■ Data supplied
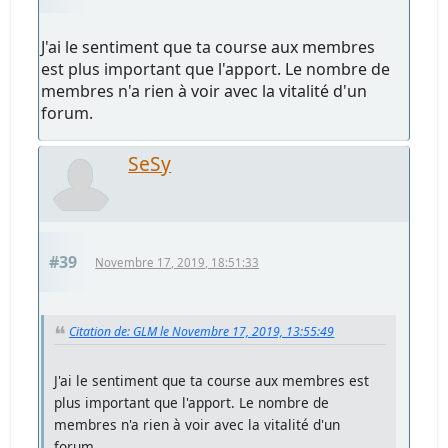
J'ai le sentiment que ta course aux membres
est plus important que l'apport. Le nombre de
membres n'a rien à voir avec la vitalité d'un
forum.
SeSy
#39
Novembre 17, 2019, 18:51:33
Citation de: GLM le Novembre 17, 2019, 13:55:49
J'ai le sentiment que ta course aux membres est
plus important que l'apport. Le nombre de
membres n'a rien à voir avec la vitalité d'un
forum.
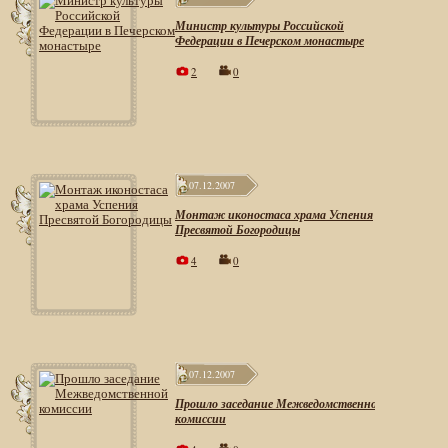
Министр культуры Российской
Федерации в Печерском монастыре
2
0
07.12.2007
Монтаж иконостаса храма Успения
Пресвятой Богородицы
4
0
07.12.2007
Прошло заседание Межведомственной
комиссии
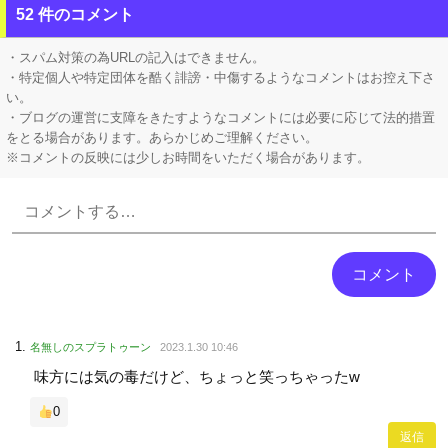
【シンデレラガールズ】 百鬼夜行をテーマとしたPOP UP SHOPが東京・大阪にて開催
52 件のコメント
任天堂ソフトのダウンロード率61.5%ｗｗｗ
・スパム対策の為URLの記入はできません。
・特定個人や特定団体を酷く誹謗・中傷するようなコメントはお控え下さ
い。
・ブログの運営に支障をきたすようなコメントには必要に応じて法的措置
をとる場合があります。あらかじめご理解ください。
※コメントの反映には少しお時間をいただく場合があります。
Powered by livedoor 相互RSS
名無しのスプラトゥーン
2023.1.30 10:46
味方には気の毒だけど、ちょっと笑っちゃったw
0
返信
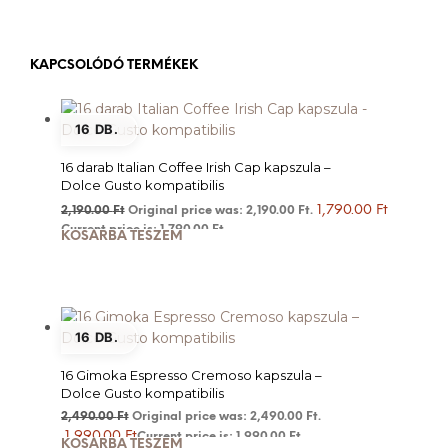
KAPCSOLÓDÓ TERMÉKEK
16 DB.
16 darab Italian Coffee Irish Cap kapszula –
Dolce Gusto kompatibilis
1,790.00
Ft
2,190.00
Ft
Original price was: 2,190.00 Ft.
Current price is: 1,790.00 Ft.
KOSÁRBA TESZEM
16 DB.
16 Gimoka Espresso Cremoso kapszula –
Dolce Gusto kompatibilis
2,490.00
Ft
Original price was: 2,490.00 Ft.
1,990.00
Ft
Current price is: 1,990.00 Ft.
KOSÁRBA TESZEM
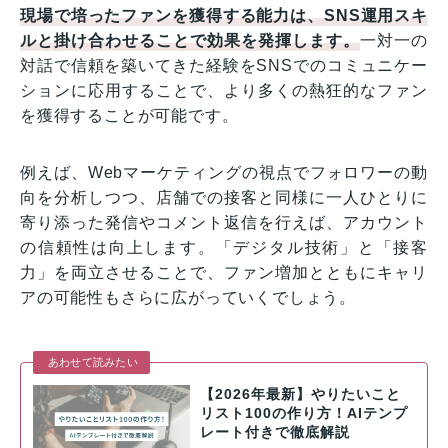
現場で培ったファンを獲得する能力は、SNS運用スキ
ルと掛け合わせることで効果を発揮します。
一対一の
対話で信頼を築いてきた経験をSNSでのコミュニケー
ションに応用することで、より多くの熱狂的なファン
を獲得することが可能です。
例えば、Webマーケティングの視点でフォロワーの動
向を分析しつつ、店舗での接客と同様に一人ひとりに
寄り添った発信やコメント返信を行えば、アカウント
の信頼性は向上します。「デジタル技術」と「接客
力」を両立させることで、ファン増加とともにキャリ
アの可能性もさらに広がっていくでしょう。
あわせて読みたい
【2026年最新】やりたいこと
リスト100の作り方！AIテンプ
レート付きで徹底解説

■ Task goal
The lines from the one holding "Original price was: 2,490.00 Ft." through the end of the entries are to be transcribed exactly, both ends included, with the pictures left out.

■ Result below
Original price was: 2,490.00 Ft.
1,990.00
Ft
Current price is: 1,990.00 Ft.
KOSÁRBA TESZEM
現場で培ったファンを獲得する能力は、SNS運用スキ
ルと掛け合わせることで効果を発揮します。
一対一の
対話で信頼を築いてきた経験をSNSでのコミュニケー
ションに応用することで、より多くの熱狂的なファン
を獲得することが可能です。
例えば、Webマーケティングの視点でフォロワーの動
向を分析しつつ、店舗での接客と同様に一人ひとりに
寄り添った発信やコメント返信を行えば、アカウント
の信頼性は向上します。「デジタル技術」と「接客
力」を両立させることで、ファン増加とともにキャリ
アの可能性もさらに広がっていくでしょう。
あわせて読みたい
【2026年最新】やりたいこと
リスト100の作り方！AIテンプ
レート付きで徹底解説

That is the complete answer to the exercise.